**Input material:**

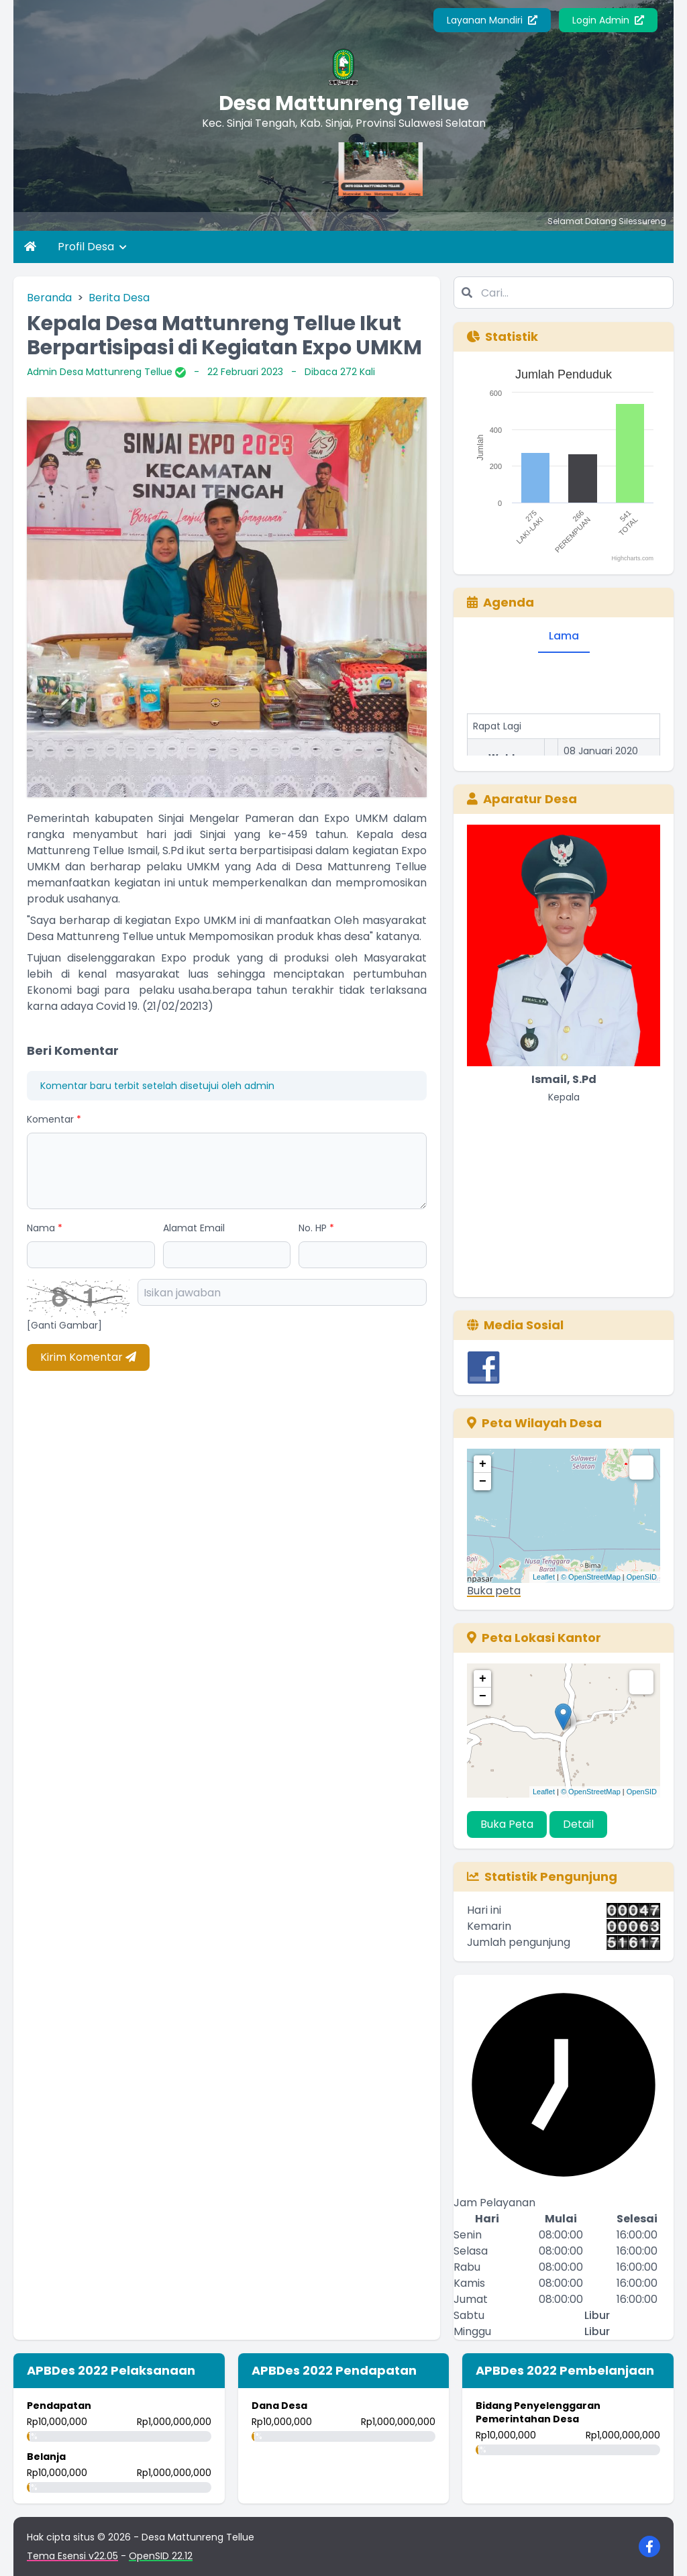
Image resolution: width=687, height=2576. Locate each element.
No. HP (316, 1228)
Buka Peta (506, 1824)
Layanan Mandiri (492, 20)
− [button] (482, 1482)
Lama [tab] (564, 635)
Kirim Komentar (88, 1357)
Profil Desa (92, 246)
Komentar (54, 1119)
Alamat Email (194, 1228)
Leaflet (544, 1577)
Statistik (502, 336)
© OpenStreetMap (591, 1577)
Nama (44, 1228)
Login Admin (608, 20)
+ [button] (482, 1464)
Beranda (49, 297)
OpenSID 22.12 (161, 2556)
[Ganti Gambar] (64, 1325)
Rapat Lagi (497, 736)
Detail (578, 1824)
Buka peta (494, 1590)
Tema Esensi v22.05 (72, 2556)
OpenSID (642, 1577)
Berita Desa (119, 297)
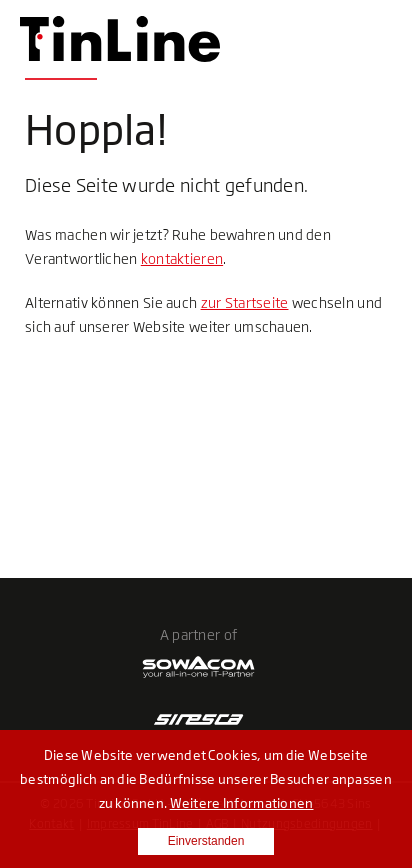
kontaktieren (182, 258)
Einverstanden (206, 841)
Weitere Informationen (242, 803)
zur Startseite (245, 302)
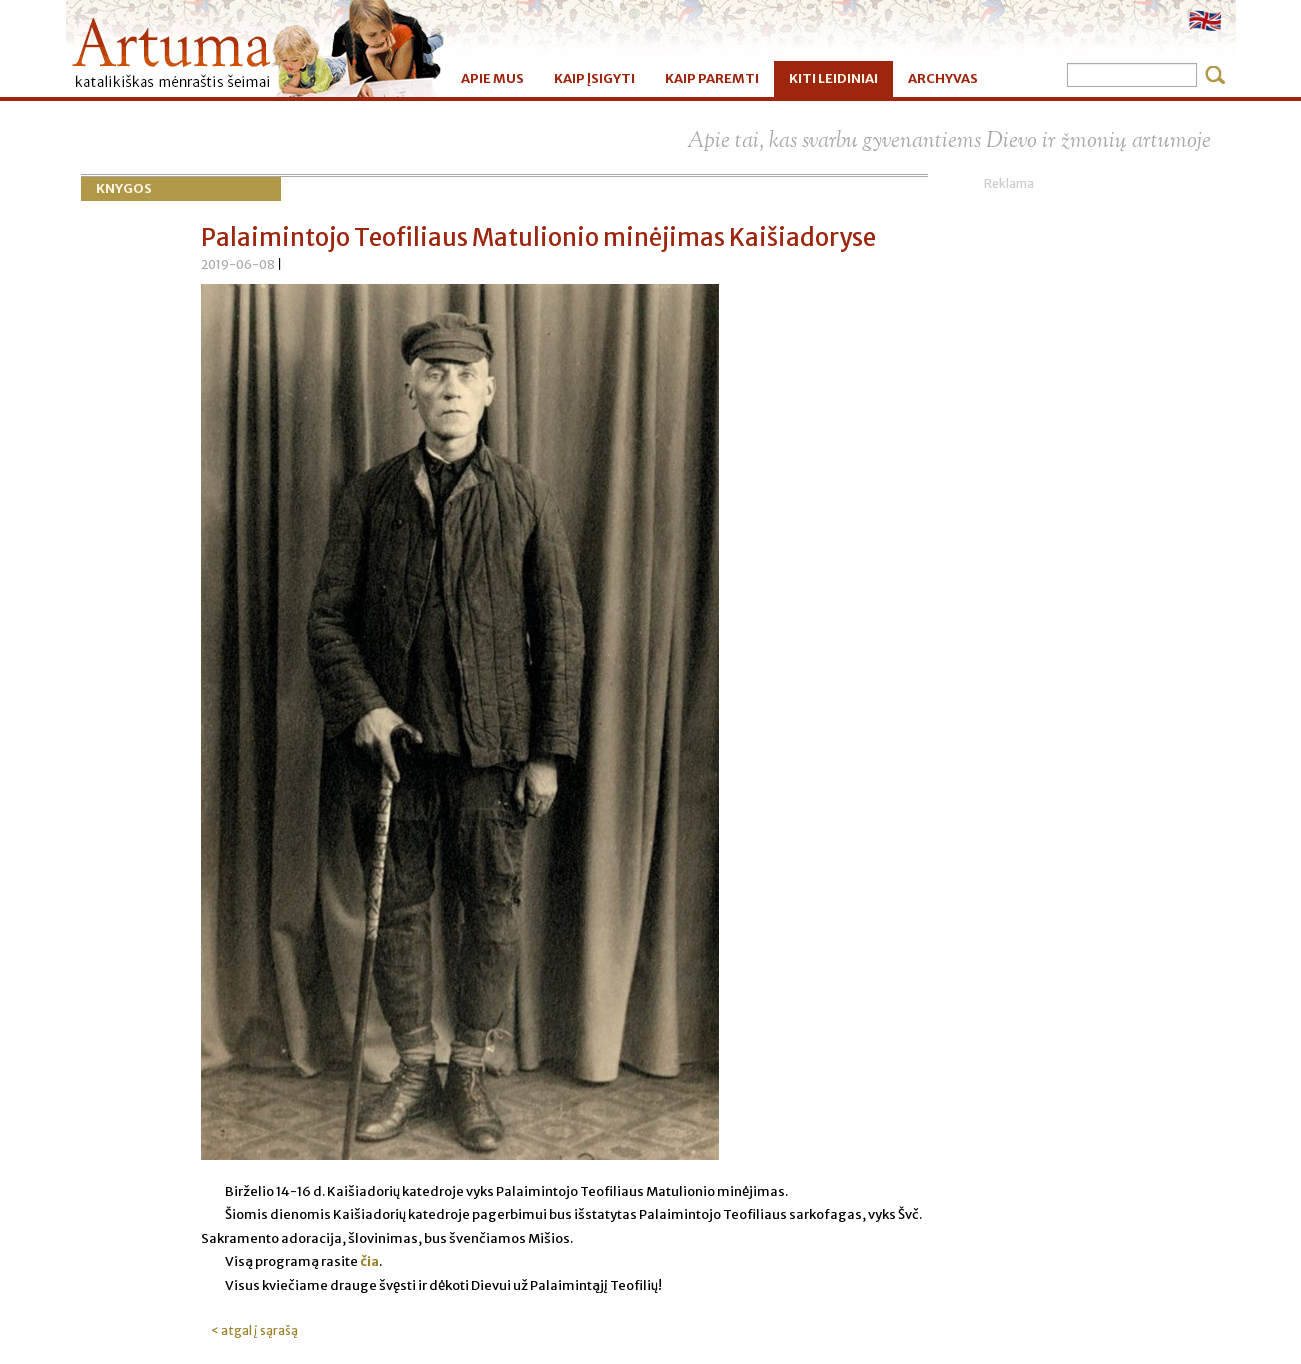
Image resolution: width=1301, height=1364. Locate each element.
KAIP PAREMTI (712, 78)
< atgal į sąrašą (254, 1330)
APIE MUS (492, 78)
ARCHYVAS (943, 78)
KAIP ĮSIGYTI (594, 78)
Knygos (124, 188)
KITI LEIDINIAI (833, 78)
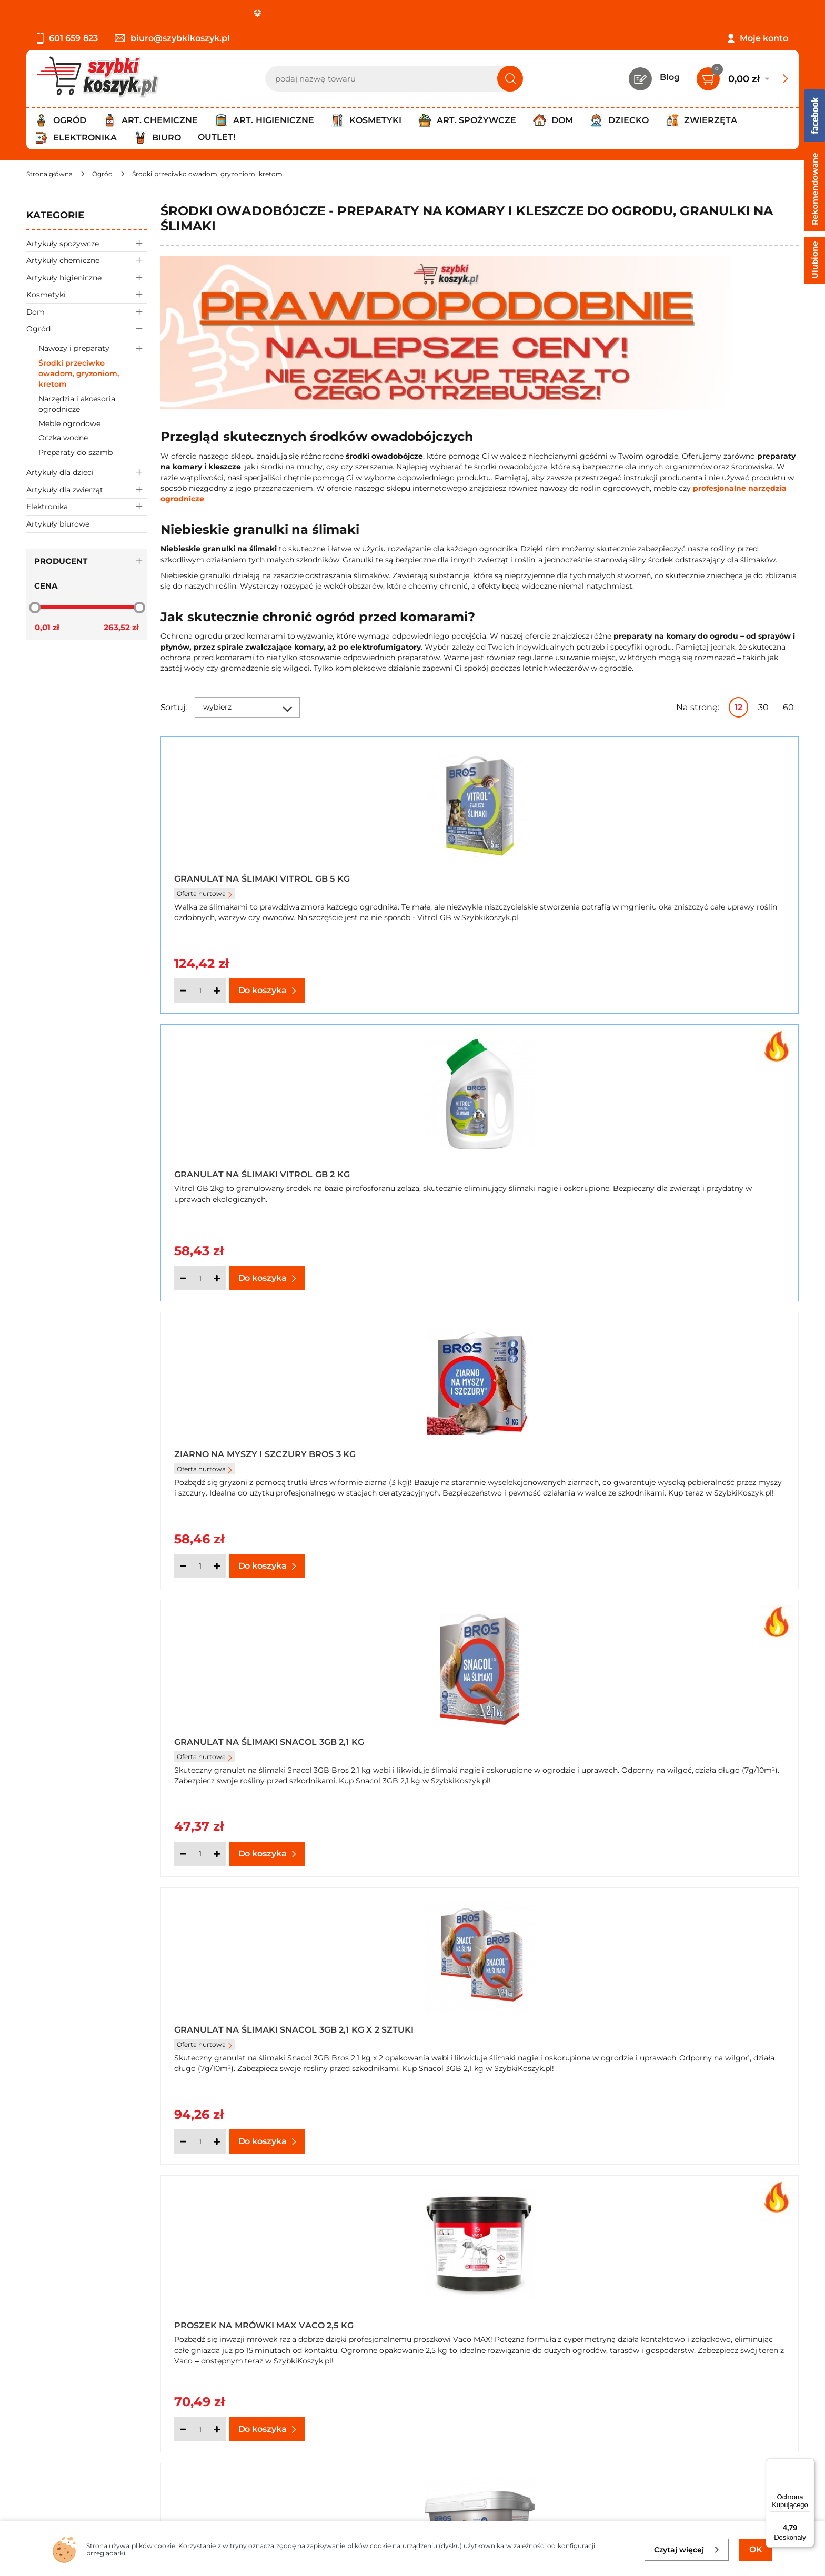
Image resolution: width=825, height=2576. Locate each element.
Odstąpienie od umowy (76, 2461)
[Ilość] (200, 990)
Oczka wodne (63, 437)
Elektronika (86, 507)
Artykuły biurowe (57, 524)
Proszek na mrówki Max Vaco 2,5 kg (688, 1170)
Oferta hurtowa (204, 893)
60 (788, 707)
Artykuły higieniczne (86, 277)
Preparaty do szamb (75, 452)
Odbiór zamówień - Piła (75, 2446)
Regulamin (49, 2404)
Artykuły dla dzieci (86, 472)
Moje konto (764, 38)
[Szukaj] (510, 79)
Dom (86, 312)
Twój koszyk (305, 2404)
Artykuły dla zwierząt (86, 489)
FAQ (35, 2475)
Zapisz (702, 2391)
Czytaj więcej (687, 2549)
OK (755, 2549)
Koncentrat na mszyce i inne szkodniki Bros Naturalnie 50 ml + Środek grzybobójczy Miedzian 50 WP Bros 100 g (692, 1743)
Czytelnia (299, 2418)
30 (763, 707)
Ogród (86, 328)
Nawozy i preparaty (92, 348)
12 (738, 707)
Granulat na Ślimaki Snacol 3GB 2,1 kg (261, 1170)
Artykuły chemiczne (86, 260)
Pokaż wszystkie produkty (733, 1909)
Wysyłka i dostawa (65, 2432)
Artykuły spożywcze (86, 243)
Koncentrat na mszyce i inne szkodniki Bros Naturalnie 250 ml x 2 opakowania (263, 1743)
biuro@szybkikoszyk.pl (172, 38)
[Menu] (808, 2464)
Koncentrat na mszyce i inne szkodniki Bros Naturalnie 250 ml (691, 1457)
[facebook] (410, 2513)
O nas (38, 2390)
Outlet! (216, 137)
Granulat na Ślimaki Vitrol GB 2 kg (478, 887)
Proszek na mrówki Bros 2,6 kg (252, 1461)
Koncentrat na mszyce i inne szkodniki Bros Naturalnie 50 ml (473, 1743)
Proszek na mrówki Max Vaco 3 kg (476, 1461)
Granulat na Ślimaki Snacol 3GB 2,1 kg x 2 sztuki (477, 1170)
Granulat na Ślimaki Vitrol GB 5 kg (262, 879)
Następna (639, 1909)
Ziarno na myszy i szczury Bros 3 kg (689, 883)
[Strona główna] (49, 174)
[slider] (35, 607)
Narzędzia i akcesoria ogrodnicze (76, 404)
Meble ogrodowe (69, 423)
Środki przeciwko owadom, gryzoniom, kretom (78, 373)
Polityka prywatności (70, 2418)
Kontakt (297, 2390)
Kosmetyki (86, 294)
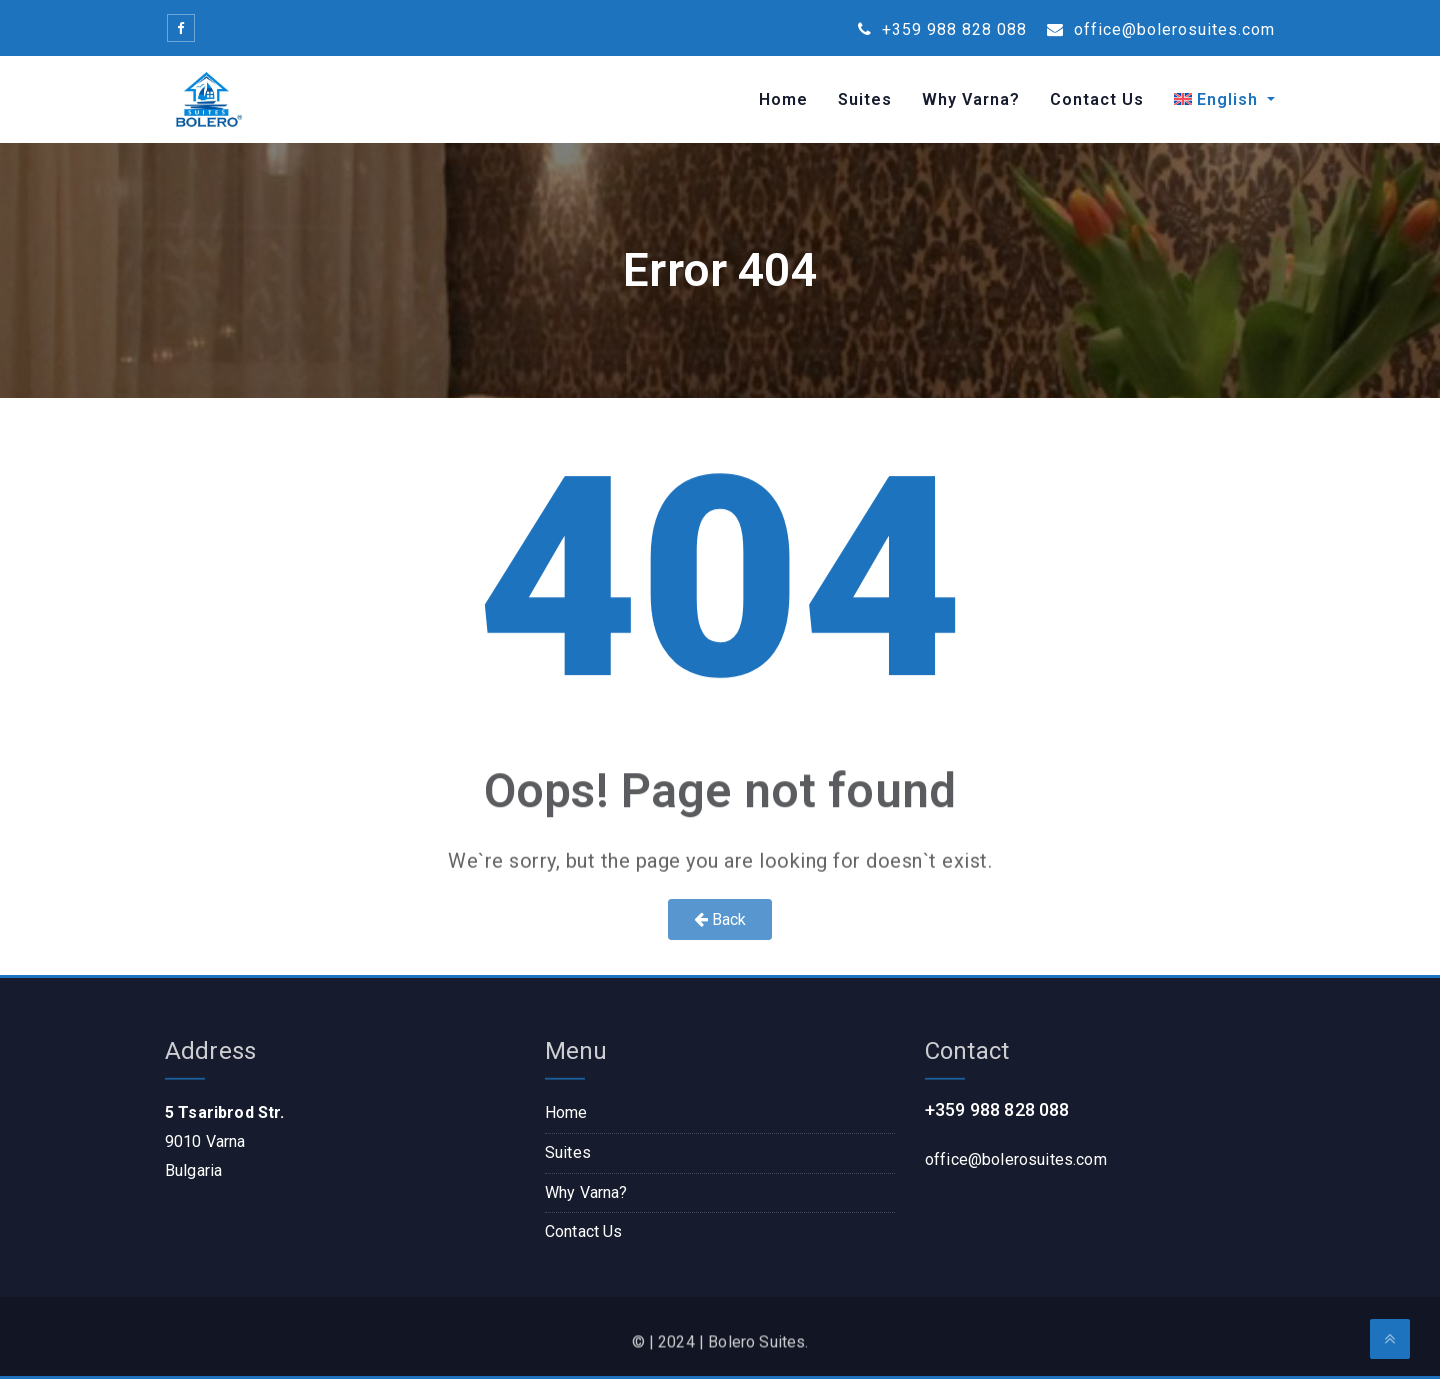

**Required action:** Throughout the data above, report every line that contains the string "Vaco".

**Solution for this problem:**
Proszek na mrówki Max Vaco 2,5 kg (688, 1170)
Proszek na mrówki Max Vaco 3 kg (476, 1461)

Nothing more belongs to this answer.